- [WORK ITEM] The required answer is an exact copy of the records below, without pictures.

- [Data items]
BEGIN

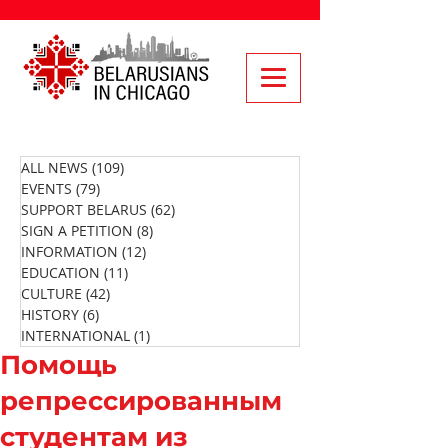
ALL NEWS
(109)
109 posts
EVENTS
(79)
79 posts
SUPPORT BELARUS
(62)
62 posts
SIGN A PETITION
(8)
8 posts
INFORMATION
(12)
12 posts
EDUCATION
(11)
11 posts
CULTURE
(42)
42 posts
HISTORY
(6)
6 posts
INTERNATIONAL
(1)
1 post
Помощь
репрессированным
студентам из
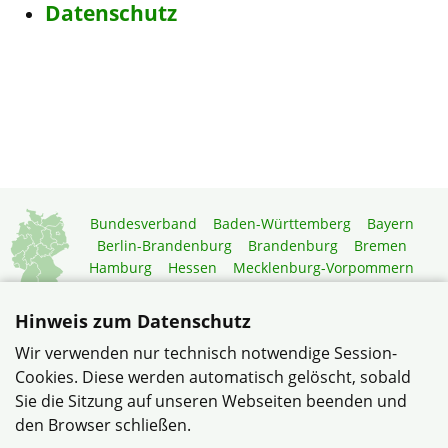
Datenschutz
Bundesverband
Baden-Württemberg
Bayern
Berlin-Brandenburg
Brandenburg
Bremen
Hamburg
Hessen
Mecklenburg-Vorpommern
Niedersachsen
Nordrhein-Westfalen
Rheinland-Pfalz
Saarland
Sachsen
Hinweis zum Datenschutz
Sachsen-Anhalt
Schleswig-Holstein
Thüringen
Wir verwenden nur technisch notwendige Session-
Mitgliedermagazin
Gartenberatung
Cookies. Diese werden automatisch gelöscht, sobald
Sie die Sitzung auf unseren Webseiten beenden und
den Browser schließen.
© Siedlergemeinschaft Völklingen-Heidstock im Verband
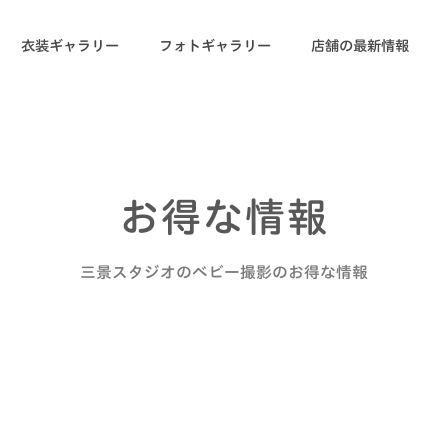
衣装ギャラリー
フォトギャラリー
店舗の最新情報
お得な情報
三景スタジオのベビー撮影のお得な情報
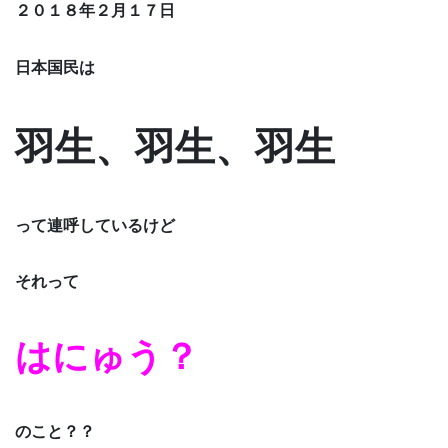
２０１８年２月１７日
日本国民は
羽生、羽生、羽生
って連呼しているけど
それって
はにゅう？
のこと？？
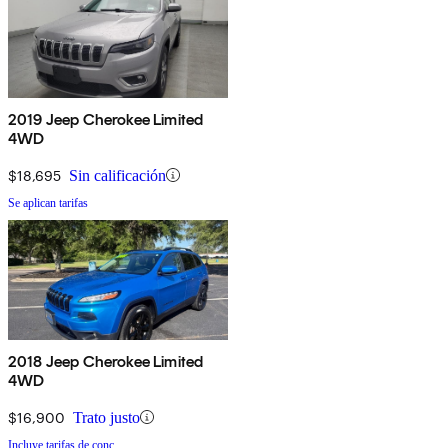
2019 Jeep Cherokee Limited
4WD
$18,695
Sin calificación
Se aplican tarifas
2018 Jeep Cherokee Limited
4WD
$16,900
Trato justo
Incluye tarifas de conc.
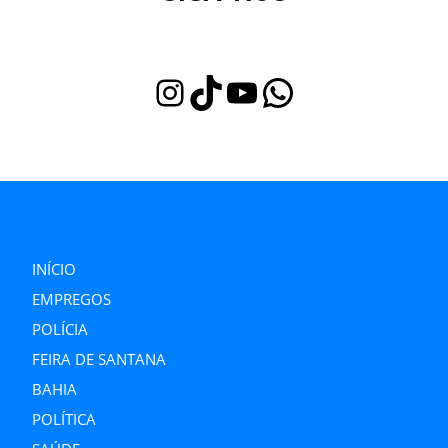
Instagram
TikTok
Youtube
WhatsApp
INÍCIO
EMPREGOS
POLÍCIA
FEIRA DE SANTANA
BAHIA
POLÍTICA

END

- [RESPONSE BELOW]
ALL NEWS
(109)
109 posts
EVENTS
(79)
79 posts
SUPPORT BELARUS
(62)
62 posts
SIGN A PETITION
(8)
8 posts
INFORMATION
(12)
12 posts
EDUCATION
(11)
11 posts
CULTURE
(42)
42 posts
HISTORY
(6)
6 posts
INTERNATIONAL
(1)
1 post
Помощь
репрессированным
студентам из
Datenschutz
Bundesverband
Baden-Württemberg
Bayern
Berlin-Brandenburg
Brandenburg
Bremen
Hamburg
Hessen
Mecklenburg-Vorpommern
Niedersachsen
Nordrhein-Westfalen
Rheinland-Pfalz
Saarland
Sachsen
Hinweis zum Datenschutz
Sachsen-Anhalt
Schleswig-Holstein
Thüringen
Wir verwenden nur technisch notwendige Session-
Mitgliedermagazin
Gartenberatung
Cookies. Diese werden automatisch gelöscht, sobald
Sie die Sitzung auf unseren Webseiten beenden und
den Browser schließen.
© Siedlergemeinschaft Völklingen-Heidstock im Verband
衣装ギャラリー
フォトギャラリー
店舗の最新情報
お得な情報
三景スタジオのベビー撮影のお得な情報
２０１８年２月１７日
日本国民は
羽生、羽生、羽生
って連呼しているけど
それって
はにゅう？
のこと？？
2019 Jeep Cherokee Limited
4WD
$18,695
Sin calificación
Se aplican tarifas
2018 Jeep Cherokee Limited
4WD
$16,900
Trato justo
Incluye tarifas de conc.
Instagram
TikTok
Youtube
WhatsApp
INÍCIO
EMPREGOS
POLÍCIA
FEIRA DE SANTANA
BAHIA
POLÍTICA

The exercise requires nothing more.